The Oceans Declare the Glory of God
Jorge Vazquez moved from Cuba to the United States as a toddler. He grew up far from the sea, in West Virginia, where his parents taught at a local college. But he cherishes memories of taking long walks along the beach with his father, a biologist, when the family would visit relatives in Miami, Florida. "[On our] long walks on the beach, he'd point out jellyfish on the shore, or algae, or different organisms," says Vazquez. "He had this deep appreciation for God's creation."
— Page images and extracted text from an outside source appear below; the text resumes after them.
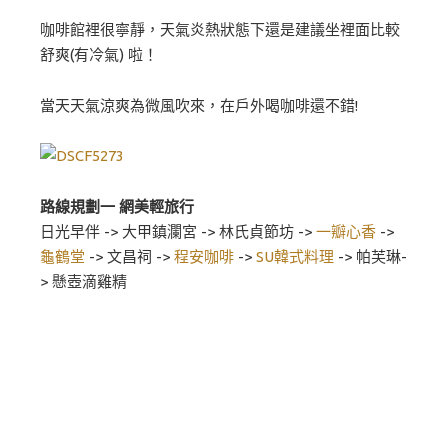
咖啡館裡很寧靜，天氣炎熱狀態下還是建議坐裡面比較
舒爽(有冷氣) 啦！
當天天氣涼爽為微風吹來，在戶外喝咖啡還不錯!
路線規劃一 網美輕旅行
日光早伴 -> 大甲鎮瀾宮 -> 林氏貞節坊 ->
一瓣心香
->
龜鶴堂
-> 文昌祠 ->
程安咖啡
->
SU韓式料理
-> 帕芙琳-
> 懸壺滴雞精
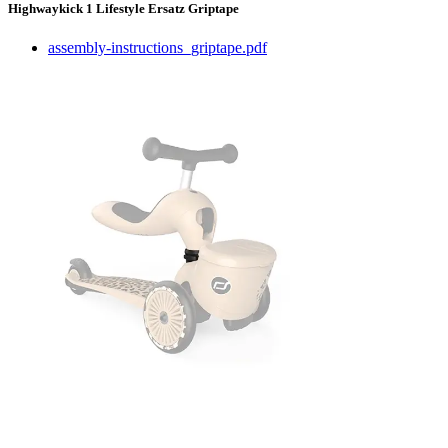
Highwaykick 1 Lifestyle Ersatz Griptape
assembly-instructions_griptape.pdf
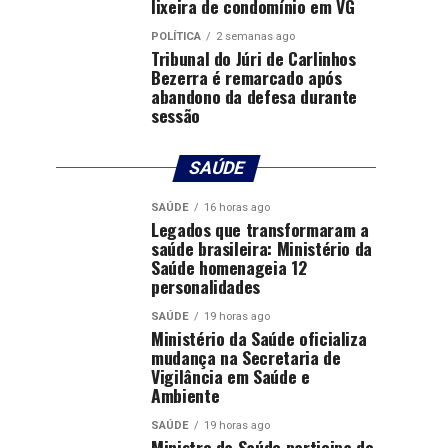
lixeira de condomínio em VG
POLÍTICA
2 semanas ago
Tribunal do Júri de Carlinhos
Bezerra é remarcado após
abandono da defesa durante
sessão
SAÚDE
SAÚDE
16 horas ago
Legados que transformaram a
saúde brasileira: Ministério da
Saúde homenageia 12
personalidades
SAÚDE
19 horas ago
Ministério da Saúde oficializa
mudança na Secretaria de
Vigilância em Saúde e
Ambiente
SAÚDE
19 horas ago
Ministro da Saúde participa de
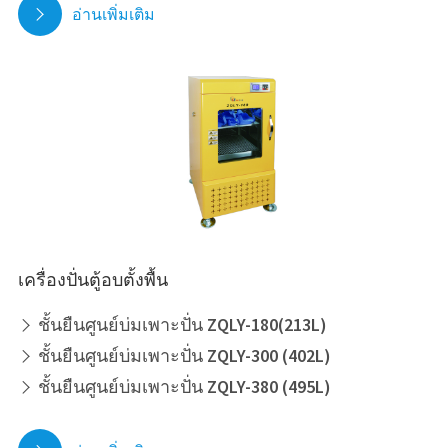
อ่านเพิ่มเติม

เครื่องปั่นตู้อบตั้งพื้น
ชั้นยืนศูนย์บ่มเพาะปั่น ZQLY-180(213L)

ชั้นยืนศูนย์บ่มเพาะปั่น ZQLY-300 (402L)

ชั้นยืนศูนย์บ่มเพาะปั่น ZQLY-380 (495L)

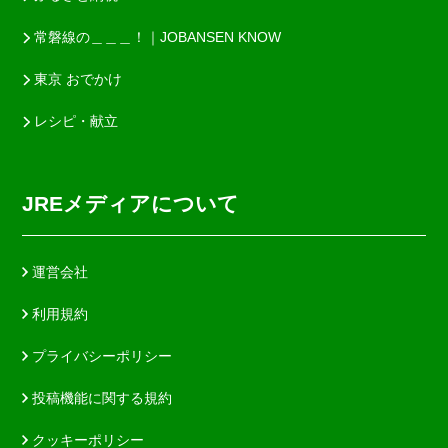
常磐線の＿＿＿！｜JOBANSEN KNOW
東京 おでかけ
レシピ・献立
JREメディアについて
運営会社
利用規約
プライバシーポリシー
投稿機能に関する規約
クッキーポリシー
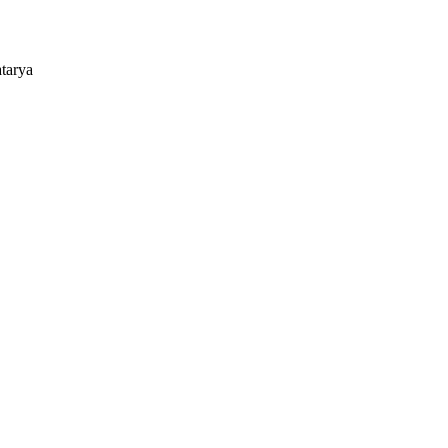
tarya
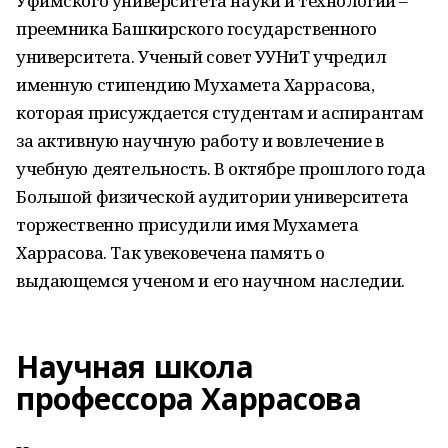
Уфимского университета науки и технологий –
преемника Башкирского государственного
университета. Ученый совет УУНиТ учредил
именную стипендию Мухамета Харрасова,
которая присуждается студентам и аспирантам
за активную научную работу и вовлечение в
учебную деятельность. В октябре прошлого года
Большой физической аудитории университета
торжественно присудили имя Мухамета
Харрасова. Так увековечена память о
выдающемся ученом и его научном наследии.
Научная школа
профессора Харрасова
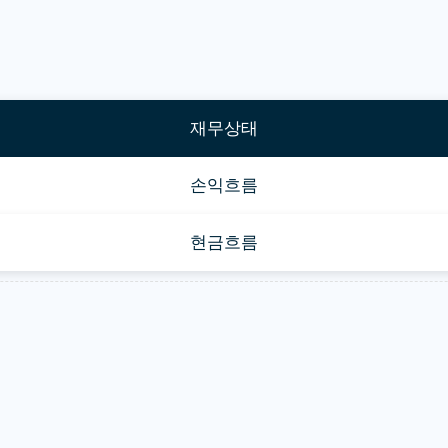
재무상태
손익흐름
현금흐름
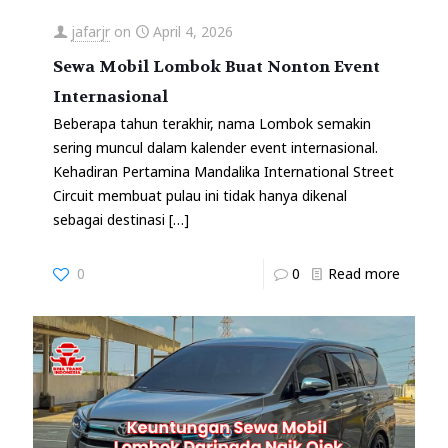
jafarjr
on
April 4, 2026
Sewa Mobil Lombok Buat Nonton Event
Internasional
Beberapa tahun terakhir, nama Lombok semakin
sering muncul dalam kalender event internasional.
Kehadiran Pertamina Mandalika International Street
Circuit membuat pulau ini tidak hanya dikenal
sebagai destinasi
[…]
0
0
Read more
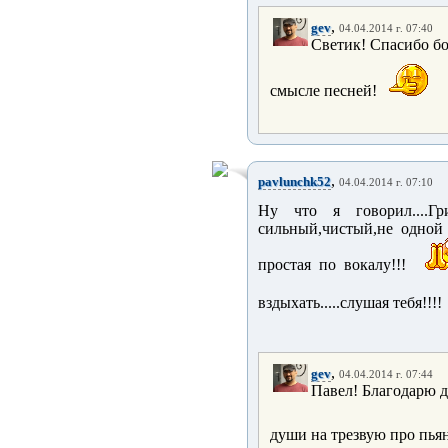
,
gev
04.04.2014 г. 07:40
Светик! Спасибо бо
смысле песней!
,
pavlunchk52
04.04.2014 г. 07:10
Ну что я говорил....Гр
сильный,чистый,не одной 
простая по вокалу!!!
вздыхать.....слушая тебя!!!!
,
gev
04.04.2014 г. 07:44
Павел! Благодарю д
души на трезвую про пь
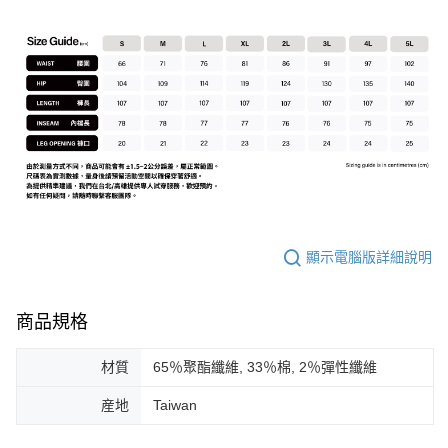
顯示電腦版詳細說明
商品規格
材質
65％聚酯纖維, 33％棉, 2％彈性纖維
産地
Taiwan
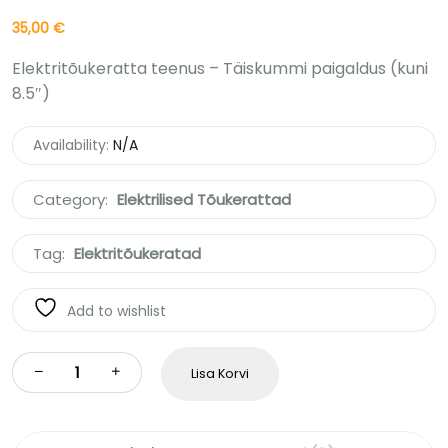
35,00
€
Elektritõukeratta teenus – Täiskummi paigaldus (kuni
8.5″)
Availability:
N/A
Category:
Elektrilised Tõukerattad
Tag:
Elektritõukeratad
Add to wishlist
Lisa Korvi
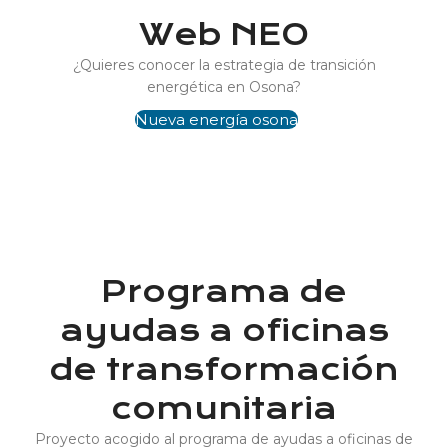
Web NEO
¿Quieres conocer la estrategia de transición
energética en Osona?
Nueva energía osona
Programa de
ayudas a oficinas
de transformación
comunitaria
Proyecto acogido al programa de ayudas a oficinas de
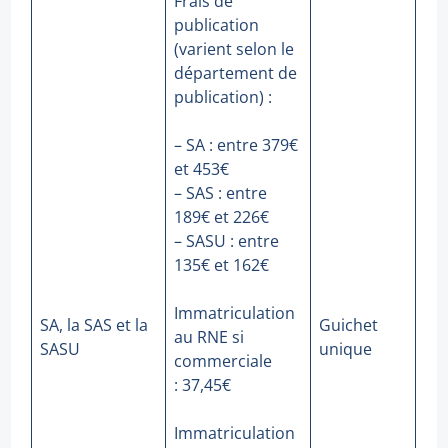
Frais de
publication
(varient selon le
département de
publication) :
– SA : entre 379€
et 453€
– SAS : entre
189€ et 226€
– SASU : entre
135€ et 162€
Immatriculation
SA, la SAS et la
Guichet
au RNE si
SASU
unique
commerciale
: 37,45€
Immatriculation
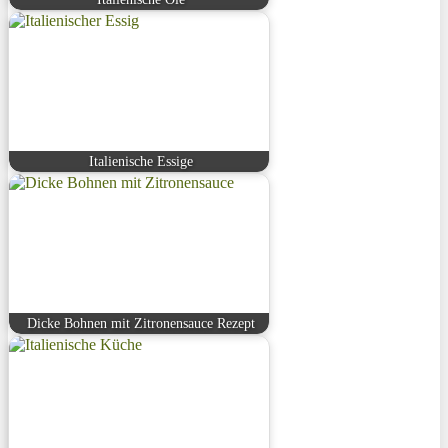
Italienische Essige
Dicke Bohnen mit Zitronensauce Rezept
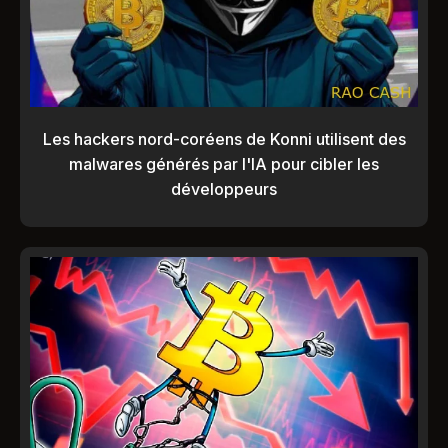
Les hackers nord-coréens de Konni utilisent des
malwares générés par l'IA pour cibler les
développeurs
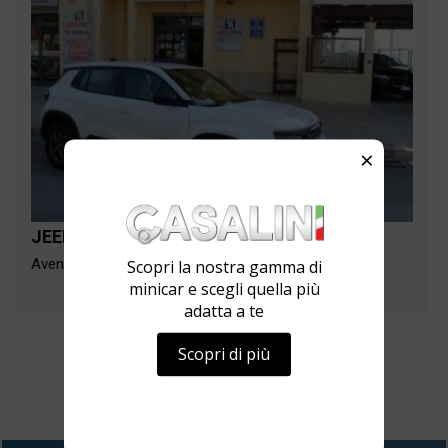
×
JEEP
Avenger 1.2 Turbo 110 CV MHEV Longitude -km0
Scopri la nostra gamma di
minicar e scegli quella più
adatta a te
km 0
13
Elettrica/Benzina
Scopri di più
MOSTRA TUTTE LE AUTO NUOVE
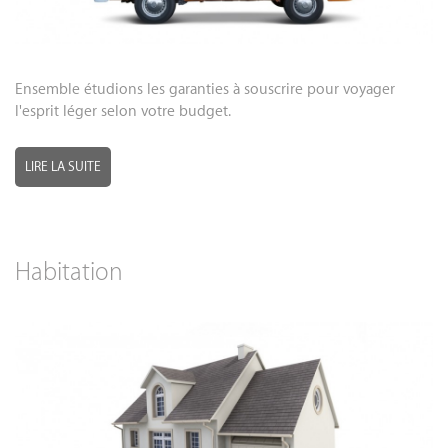
Ensemble étudions les garanties à souscrire pour voyager
l'esprit léger selon votre budget.
LIRE LA SUITE
Habitation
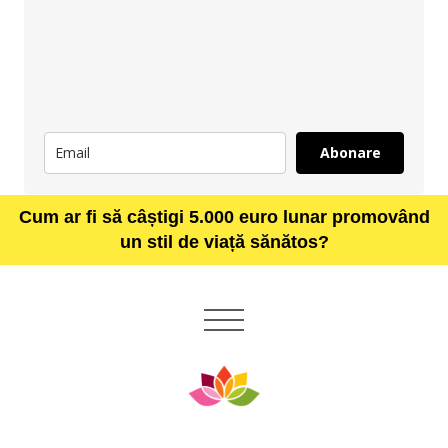
Abonare
Cum ar fi să câștigi 5.000 euro lunar promovând
un stil de viață sănătos?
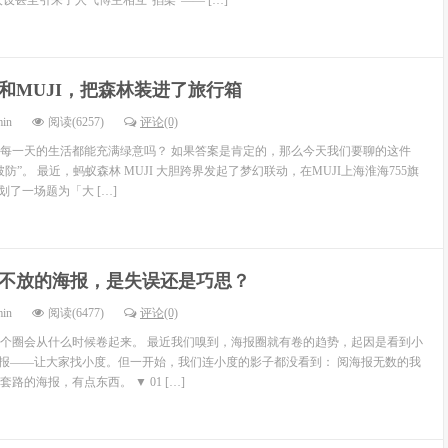
设甚至引来了人气博主相互“掐架”—— […]
和MUJI，把森林装进了旅行箱
min
阅读(6257)
评论(0)
每一天的生活都能充满绿意吗？ 如果答案是肯定的，那么今天我们要聊的这件
防”。 最近，蚂蚁森林 MUJI 大胆跨界发起了梦幻联动，在MUJI上海淮海755旗
策划了一场题为「大 […]
不放的海报，是失误还是巧思？
min
阅读(6477)
评论(0)
个圈会从什么时候卷起来。 最近我们嗅到，海报圈就有卷的趋势，起因是看到小
海报——让大家找小度。但一开始，我们连小度的影子都没看到： 阅海报无数的我
路的海报，有点东西。 ▼ 01 […]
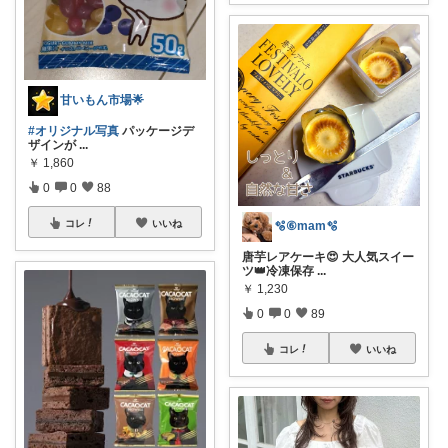
甘いもん市場🌟
#オリジナル写真
パッケージデ
ザインが
...
￥
1,860
0
0
88
コレ
いいね
🫧⑥mam🫧
唐芋レアケーキ😍 大人気スイー
ツ👑冷凍保存
...
￥
1,230
0
0
89
コレ
いいね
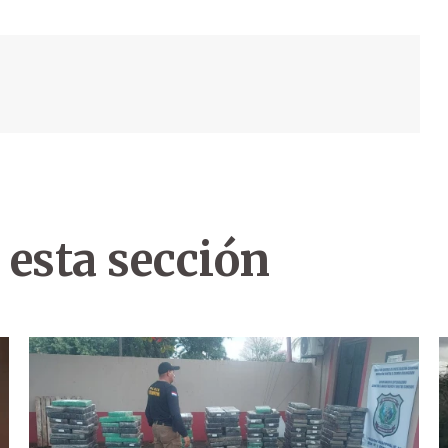
 esta sección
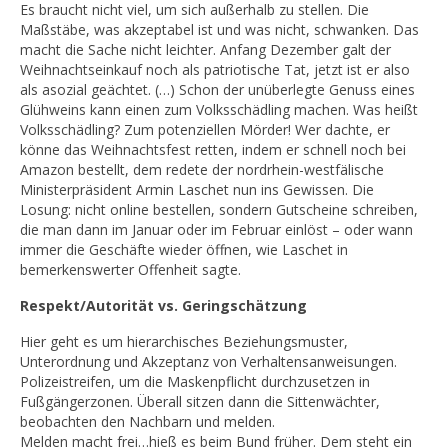
Es braucht nicht viel, um sich außerhalb zu stellen. Die
Maßstäbe, was akzeptabel ist und was nicht, schwanken. Das
macht die Sache nicht leichter. Anfang Dezember galt der
Weihnachtseinkauf noch als patriotische Tat, jetzt ist er also
als asozial geächtet. (…) Schon der unüberlegte Genuss eines
Glühweins kann einen zum Volksschädling machen. Was heißt
Volksschädling? Zum potenziellen Mörder! Wer dachte, er
könne das Weihnachtsfest retten, indem er schnell noch bei
Amazon bestellt, dem redete der nordrhein-westfälische
Ministerpräsident Armin Laschet nun ins Gewissen. Die
Losung: nicht online bestellen, sondern Gutscheine schreiben,
die man dann im Januar oder im Februar einlöst – oder wann
immer die Geschäfte wieder öffnen, wie Laschet in
bemerkenswerter Offenheit sagte.
Respekt/Autorität vs. Geringschätzung
Hier geht es um hierarchisches Beziehungsmuster,
Unterordnung und Akzeptanz von Verhaltensanweisungen.
Polizeistreifen, um die Maskenpflicht durchzusetzen in
Fußgängerzonen. Überall sitzen dann die Sittenwächter,
beobachten den Nachbarn und melden.
Melden macht frei…hieß es beim Bund früher. Dem steht ein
Vazquez returned to the Sunshine State for college at the University of Miami, then earned his master's at the University of Rhode Island's School of Oceanography and a Ph.D. from the University of Southern California. Since 1984, Vazquez has worked at the NASA Jet Propulsion Laboratory (JPL) in Pasadena, California. For the past decade he has been part of the JPL Group for High Resolution Sea Surface Temperatures, an international group of NASA scientists and scholars studying climate change. Vazquez says, "I study the world's ocean from my computer, using data from a series of NASA satellites that orbit Earth . . . to measure how climatic changes affect local regions like California's coast."
Vazquez recently spoke with Kingdom Calling author Amy L. Sherman about how his scientific pursuits as an oceanographer contribute to shalom in his community and in the wider Creation.
Your dad was a Christian. How did his faith—and belief in a Creator—affect his approach to biology? Did his sense of wonder lead to your own interest in the sciences?
Absolutely. My dad was a person of faith. [On our] long walks on the beach, he'd point out jellyfish on the shore, or algae, or different organisms. He had this deep appreciation for God's creation. I remember one time growing up, he called the police because he saw people who were intentionally killing opossums. He was so upset about it. That's how much love he had for God's creation. He really instilled that in both my brother and me.